The former Trump confidant filed for Chapter 11 bankruptcy reorganization, a route very rarely used by individuals and instead favored by big companies aiming to come out of a restructuring intact, like Instant Brands, the maker of Instant Pot, Corning and Pyrex kitchenware that filed in June. Most individuals file Chapter 13, in which they hope to reorganize their debt, or Chapter 7, which is for businesses that are dead and have no hope of reviving themselves, or individuals mired in debt so steep, they can’t climb out. Trump, along with Michael Jackson, singer Willie Nelson and other celebrities, have taken that route.
“We are looking to reorganize as opposed to liquidating,” Heath Berger, a bankruptcy lawyer for Giuliani at Berger, Fischoff, Shumer, Wexler & Goodman, LLP in Syosset, N.Y., said Thursday in an email to The Messenger. Berger didn’t reply to a question asking when a list of his client’s assets would be filed in bankruptcy court.
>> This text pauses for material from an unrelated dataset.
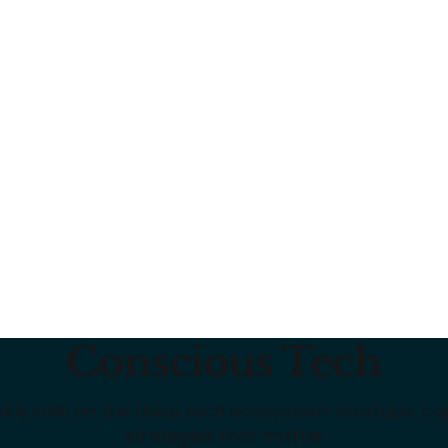
Conscious Tech
kly intel on the deep tech ecosystem: startups, cap
strategies that matter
U.S. bankruptcy law requires that assets be disclosed “promptly,” the filing says.
While bankruptcy petitions typically wipe out many debts, people who file a petition aren’t off the hook for money they owe due to “intentional tort,” a legal term meaning an action that knowingly or purposefully causes harm, like a car crash caused by a driver who is drunk or texting. Gill’s lawsuit against Giuliani alleges intentional tort, Gill’s lawyer Ronald Kuby said Thursday.
So does the $148 million judgment, which was just reduced to $146 million, in favor of Atlanta election workers Wandrea "Shaye" Moss and her mother Ruby Freeman, who sued Giuliani after they received threatening messages and racist insults in the aftermath of the 2020 presidential election. Giuliani, who was laboring to keep Trump in the White House despite Biden’s victory that year, admitted in court filings that he made public comments falsely claiming the women had committed ballot fraud. Giuliani was indicted in August along with Trump and 17 others for conspiring to overturn the 2020 election.
Here’s a breakdown of what Giuliani, who’s been through several expensive divorces, says he owes:
- IRS, 2022, $202,887.
- IRS, 2021, $521,345.
- NYS Department of Taxation & Finance, 2022, $61,340.
- NYS Department of Taxation & Finance, 2021, $204,346.
- Law firm Davidoff Hutcher & Citron LLP in New York, $1.36 million.
- Law Offices of Aidala, Bertuna & Kamins in New York, $387,860.
- Daniel Gill, c/o Law Office of Ronald L. Kuby in New York, $2 million.
- BST & Co. CPAs, LLC in New York, $10,000.
- Eric Coomer, Ph.D., c/o Cain & Skarnulis, PLLC in Salida, Colo., unknown.
- Momentum Telecom, Inc., c/o Abramson Brooks LLP in New York, $30,000.
- Noelle Dunphy, c/o Abrams Fensterman, LLP in New York, unknown.
- Robert Hunter Biden, c/o Winston and Strawn, LLP in Washington, D.C., unknown.
- Ruby Freeman & Wandrea Moss, c/o Willkie Farr & Gallagher LLP in Washington, D.C., $148 million.
- Smartmatic USA Corp., c/o Kishner Miller Himes P.C. in New York, unknown.
- US Dominion, Inc., c/o Susman Godfrey LLP in Houston, unknown.